= Arabian Nome =

Province in Ancient Egypt

The Arabia Nome was a province in Ancient Egypt (nome being the Greek term for district). It was located in northern Egypt, approximately from the eastern bank of the Nile Delta to the Suez Canal region, and its capital was Phacusa on the site of what is today known as the city of Faqous in the Sharqiyah governate.

It enters the historical record in the mid 4th century BCE after Alexander the Great's invasion of Egypt, when he appoints Cleomenes of Naucratis as governor of the district and as tax collector for all the provinces of Egypt. Frequently, the governors of this district were referred to as an Arabarch (king of the Arabs).

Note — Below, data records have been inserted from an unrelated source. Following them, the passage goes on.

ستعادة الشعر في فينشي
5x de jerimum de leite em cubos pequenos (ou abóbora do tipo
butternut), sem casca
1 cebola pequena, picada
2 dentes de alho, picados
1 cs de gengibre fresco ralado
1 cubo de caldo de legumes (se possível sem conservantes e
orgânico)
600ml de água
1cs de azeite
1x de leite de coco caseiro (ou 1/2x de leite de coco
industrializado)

The name is presumed to have been derived from the large presence of Arabs living in the region. However, Arabs are noted to have been living throughout Egypt, in all the major desert oases in the country. They were especially populous in the Eastern Desert along the Red Sea coast, in the Faiyum region (Arsinoite Nome) where a city Ptolemais Arabon (Ptolemais of Arabs) was named after them, and in the city of Coptos.

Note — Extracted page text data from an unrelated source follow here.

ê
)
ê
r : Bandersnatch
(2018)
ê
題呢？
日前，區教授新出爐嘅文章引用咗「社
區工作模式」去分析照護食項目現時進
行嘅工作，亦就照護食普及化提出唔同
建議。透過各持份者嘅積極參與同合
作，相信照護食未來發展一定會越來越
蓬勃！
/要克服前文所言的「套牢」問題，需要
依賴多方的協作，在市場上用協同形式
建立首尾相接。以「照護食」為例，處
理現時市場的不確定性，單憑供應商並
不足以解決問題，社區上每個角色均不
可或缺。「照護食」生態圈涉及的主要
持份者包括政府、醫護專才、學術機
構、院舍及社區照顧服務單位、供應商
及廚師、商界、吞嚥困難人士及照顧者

In the Egyptian lists it is recorded as the 20th district of Lower Egypt, although the eastern deserts were also referred to at the time as Arabia, as "locations east of the Nile were indicated as being “of Arabia of such-and-such nome.”"

During the Roman period, this region was renamed Aegyptus Herculia, and later in the late Byzantine period renamed again to Augustamnica.